WPAE
- Centreville, Mississippi; United States;
- Broadcast area: Baton Rouge, Louisiana; Natchez, Mississippi;
- Frequency: 89.7 MHz
- Branding: Sound Radio

Programming
- Format: Christian radio

Ownership
- Owner: Port Allen Educational Broadcasting Foundation
- Sister stations: KPAE

Technical information
- Licensing authority: FCC
- Facility ID: 53026
- Class: C1
- ERP: 84,000 watts
- HAAT: 149 meters (489 ft)

Links
- Public license information: Public file; LMS;
- Website: soundradio.org

= WPAE =

Christian radio station in Centreville, Mississippi

WPAE is a Christian radio station licensed to Centreville, Mississippi, broadcasting on 89.7 FM. WPAE serves the areas of Baton Rouge, Louisiana and Natchez, Mississippi, and is owned by Port Allen Educational Broadcasting Foundation.
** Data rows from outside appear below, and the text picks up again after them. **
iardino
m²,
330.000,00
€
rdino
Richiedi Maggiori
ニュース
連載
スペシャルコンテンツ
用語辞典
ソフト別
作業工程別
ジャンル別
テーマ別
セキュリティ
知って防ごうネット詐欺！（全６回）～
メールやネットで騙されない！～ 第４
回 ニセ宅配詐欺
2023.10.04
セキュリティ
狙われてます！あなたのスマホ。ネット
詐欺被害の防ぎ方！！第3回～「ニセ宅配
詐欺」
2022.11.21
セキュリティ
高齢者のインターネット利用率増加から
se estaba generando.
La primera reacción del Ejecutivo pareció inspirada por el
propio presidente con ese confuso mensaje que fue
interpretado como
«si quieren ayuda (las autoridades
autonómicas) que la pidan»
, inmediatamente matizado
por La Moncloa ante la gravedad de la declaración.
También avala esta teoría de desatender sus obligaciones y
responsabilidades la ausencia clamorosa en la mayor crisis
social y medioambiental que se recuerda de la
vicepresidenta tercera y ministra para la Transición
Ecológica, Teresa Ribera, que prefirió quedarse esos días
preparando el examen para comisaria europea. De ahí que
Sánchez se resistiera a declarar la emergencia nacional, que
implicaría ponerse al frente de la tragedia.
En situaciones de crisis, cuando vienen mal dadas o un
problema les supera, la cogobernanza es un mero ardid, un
WPAE airs a variety of Christian Talk and Teaching programs as well as southern gospel music. Programs heard on WPAE include; Grace to You with John MacArthur, Revive our Hearts with Nancy Leigh DeMoss, The Alternative with Tony Evans, In Touch with Charles Stanley, Insight for Living with Chuck Swindoll, and Joni and Friends.